Everyone assumes that people maximise utility, not profit.

And this is true of the vast majority of small businesses. In fact, it’s so true that many people make less money by being self-employed than they would do, in alternative employment. And that takes some explanation as well.

Why do people work for themselves when they make less than they would if they took a job? Well, there are a number of very good reasons.

The first is, they don’t want the jobs that are on offer. And why not reject those jobs when so many of them are dull, boring, repetitive, literally in environments where people do not appreciate those who are doing the work, and where the person is very often oppressed by the work that they do? They choose to work for themselves to simply have a better work experience.

Then we get a thousand words showing that people maximise utility, not profit.

Ho Hum.

6 thoughts on “Fool”

  1. a thousand words showing that people maximise utility, not profit.

    …. and he still can’t grasp the Laffer curve.

  2. “Neurotypical is somebody who can fit into the mould of expectation that HR departments by and large create for their employees. But the fact is that there are a lot of people who are not neurotypical. Sometimes we apply labels to them which are quite inappropriate. Autistic is sometimes used, ADHD is also sometimes used, and these might be helpful in some circumstances, but they very rarely are in the workplace. Quite simply, people who are not neurotypical think in different ways from that which is normal.”

    Then there are the people who are basically unemployable because they are sociopathic cvnts – as seen in the trail of broken personal and business relationships left in their wake.

    Like Murphy.

  3. Martin Near The M25

    Actually, wokeness is driving the non neurotypical out of industries like the tech industry. Because autistic people don’t like constantly fluctuating speech codes and being told to lie about who people are.

    “… very often oppressed by the work that they do”

    He’s gone all Monty Python now.

  4. Has this bloke ever met any tradesmen or women who work for themselves?

    If you’re a carpenter, sparky, plumber etc and you work for yourself and are any good at it, you make a shitload more than working for someone else. Same with a lot of contractors in the technology world.

  5. I think this is one of the things that Brexit showed. Leaving the EU affected a lot of small, mom-and-pop type businesses that managed to build a client base in the EU. What those businesses did not realise was that they were not exporting, but were dispatching within the single market. When those business actually had to export, they folded as they did not have the skills and the volume to be able to export. It turned out that these businesses were pretty marginal. From a pure productivity point of view, the business owners really would be better off wrapping up the business and to go work for someone else.
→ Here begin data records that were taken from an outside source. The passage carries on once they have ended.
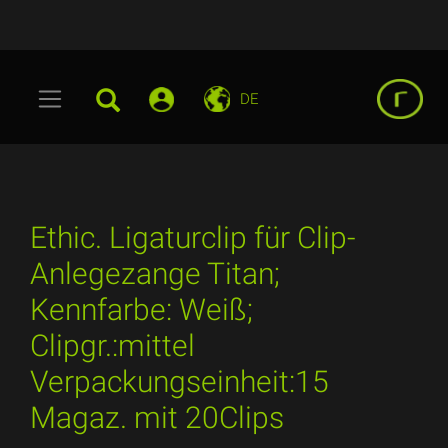
DE
Ethic. Ligaturclip für Clip-
Anlegezange Titan;
Kennfarbe: Weiß;
Clipgr.:mittel
Verpackungseinheit:15
Magaz. mit 20Clips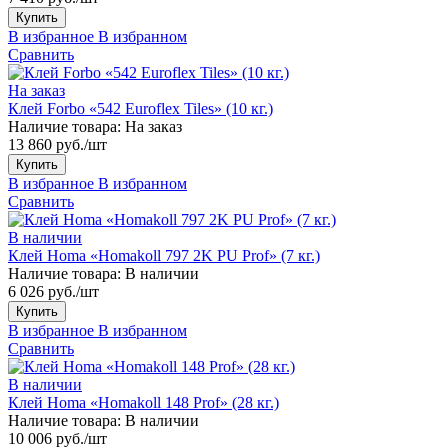
Купить
В избранное
В избранном
Сравнить
На заказ
Клей Forbo «542 Euroflex Tiles» (10 кг.)
Наличие товара:
На заказ
13 860 руб./шт
Купить
В избранное
В избранном
Сравнить
В наличии
Клей Homa «Homakoll 797 2K PU Prof» (7 кг.)
Наличие товара:
В наличии
6 026 руб./шт
Купить
В избранное
В избранном
Сравнить
В наличии
Клей Homa «Homakoll 148 Prof» (28 кг.)
Наличие товара:
В наличии
10 006 руб./шт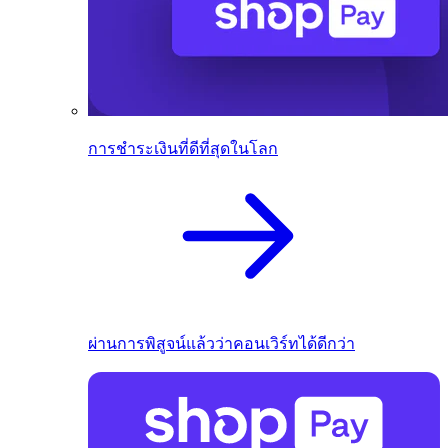
การชำระเงินที่ดีที่สุดในโลก
ผ่านการพิสูจน์แล้วว่าคอนเวิร์ทได้ดีกว่า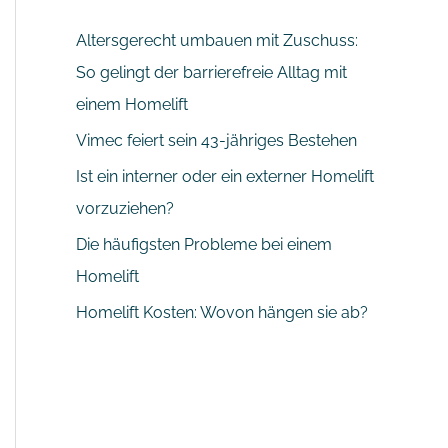
Altersgerecht umbauen mit Zuschuss:
So gelingt der barrierefreie Alltag mit
einem Homelift
Vimec feiert sein 43-jähriges Bestehen
Ist ein interner oder ein externer Homelift
vorzuziehen?
Die häufigsten Probleme bei einem
Homelift
Homelift Kosten: Wovon hängen sie ab?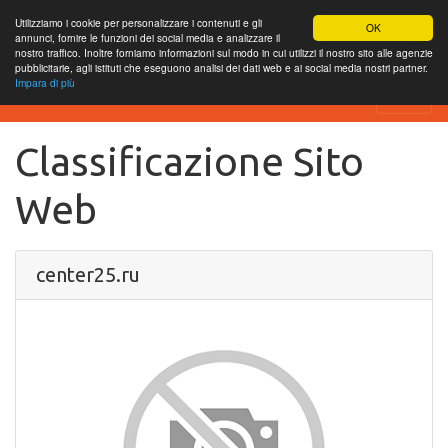
Utilizziamo i cookie per personalizzare i contenuti e gli
OK
annunci, fornire le funzioni dei social media e analizzare il
nostro traffico. Inoltre forniamo informazioni sul modo in cui utilizzi il nostro sito alle agenzie
pubblicitarie, agli istituti che eseguono analisi dei dati web e ai social media nostri partner.
Impara di più
SEO Analytics
Classificazione Sito
Web
center25.ru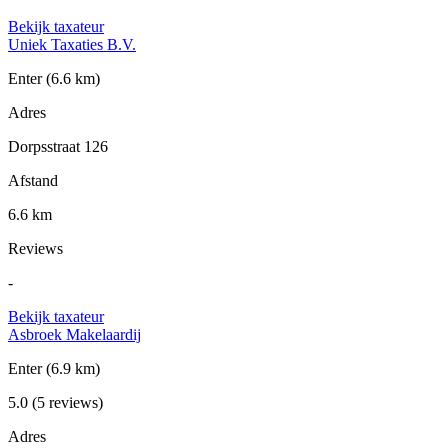
Bekijk taxateur
Uniek Taxaties B.V.
Enter
(6.6 km)
Adres
Dorpsstraat 126
Afstand
6.6 km
Reviews
-
Bekijk taxateur
Asbroek Makelaardij
Enter
(6.9 km)
5.0
(5 reviews)
Adres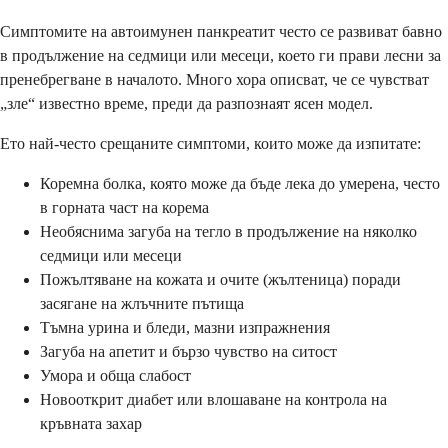
Симптомите на автоимунен панкреатит често се развиват бавно
в продължение на седмици или месеци, което ги прави лесни за
пренебрегване в началото. Много хора описват, че се чувстват
„зле“ известно време, преди да разпознаят ясен модел.
Ето най-често срещаните симптоми, които може да изпитате:
Коремна болка, която може да бъде лека до умерена, често
в горната част на корема
Необяснима загуба на тегло в продължение на няколко
седмици или месеци
Пожълтяване на кожата и очите (жълтеница) поради
засягане на жлъчните пътища
Тъмна урина и бледи, мазни изпражнения
Загуба на апетит и бързо чувство на ситост
Умора и обща слабост
Новооткрит диабет или влошаване на контрола на
кръвната захар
    This is why when the FT had to show the negative effects of Brexit, the only businesses that they could point to were these tin pot businesses. This does raise the question of whether or not Brexit improved the productivity of the private sector.

  6. @ Martin near the M25
    Lots of people don’t like being told to lie: *especially*, but not only, about what people are. Does that make us autistic?
    I reckon that there are enough of us to challenge the claim that liking being told to lie is “normal” – that is a long way into the acceptance of “1984” as an instruction manual rather than a dreadful warning.